Return every line from the records below with the string "cookies".
***** EXERCISE MATERIALS
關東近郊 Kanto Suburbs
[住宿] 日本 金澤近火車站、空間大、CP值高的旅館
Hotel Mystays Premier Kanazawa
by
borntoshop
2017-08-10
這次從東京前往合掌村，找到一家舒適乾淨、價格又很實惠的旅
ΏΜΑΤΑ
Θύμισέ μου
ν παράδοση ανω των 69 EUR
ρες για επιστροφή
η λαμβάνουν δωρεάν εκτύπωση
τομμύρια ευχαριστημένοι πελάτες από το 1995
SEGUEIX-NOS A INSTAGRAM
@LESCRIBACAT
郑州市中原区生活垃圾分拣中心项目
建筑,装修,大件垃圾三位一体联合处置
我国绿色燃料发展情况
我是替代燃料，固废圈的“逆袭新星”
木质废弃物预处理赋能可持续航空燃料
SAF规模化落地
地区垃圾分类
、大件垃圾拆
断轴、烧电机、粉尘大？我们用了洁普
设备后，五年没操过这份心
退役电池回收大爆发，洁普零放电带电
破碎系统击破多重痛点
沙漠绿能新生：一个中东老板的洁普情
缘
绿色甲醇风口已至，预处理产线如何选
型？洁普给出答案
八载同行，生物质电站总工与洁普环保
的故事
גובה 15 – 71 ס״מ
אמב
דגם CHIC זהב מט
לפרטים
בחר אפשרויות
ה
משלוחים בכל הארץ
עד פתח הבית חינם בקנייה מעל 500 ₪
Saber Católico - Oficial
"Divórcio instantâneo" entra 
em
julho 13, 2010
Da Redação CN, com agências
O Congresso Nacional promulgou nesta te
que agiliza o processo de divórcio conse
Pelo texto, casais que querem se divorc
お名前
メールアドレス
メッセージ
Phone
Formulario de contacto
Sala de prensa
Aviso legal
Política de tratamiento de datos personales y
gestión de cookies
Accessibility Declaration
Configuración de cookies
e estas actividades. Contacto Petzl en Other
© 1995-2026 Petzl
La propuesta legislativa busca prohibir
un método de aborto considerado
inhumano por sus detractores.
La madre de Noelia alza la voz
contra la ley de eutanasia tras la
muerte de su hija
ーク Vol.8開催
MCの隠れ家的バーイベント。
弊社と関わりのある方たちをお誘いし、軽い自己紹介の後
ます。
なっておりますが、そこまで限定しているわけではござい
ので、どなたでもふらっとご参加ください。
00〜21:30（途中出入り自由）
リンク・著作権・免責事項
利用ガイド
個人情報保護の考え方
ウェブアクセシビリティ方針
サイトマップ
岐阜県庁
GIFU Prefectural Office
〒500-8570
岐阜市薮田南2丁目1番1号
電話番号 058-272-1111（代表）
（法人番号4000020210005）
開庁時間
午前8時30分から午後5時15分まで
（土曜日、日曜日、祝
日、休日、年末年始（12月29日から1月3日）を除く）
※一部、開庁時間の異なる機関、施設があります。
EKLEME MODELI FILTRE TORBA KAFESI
**********
● **ANSWER SECTION**
gestión de cookies
Configuración de cookies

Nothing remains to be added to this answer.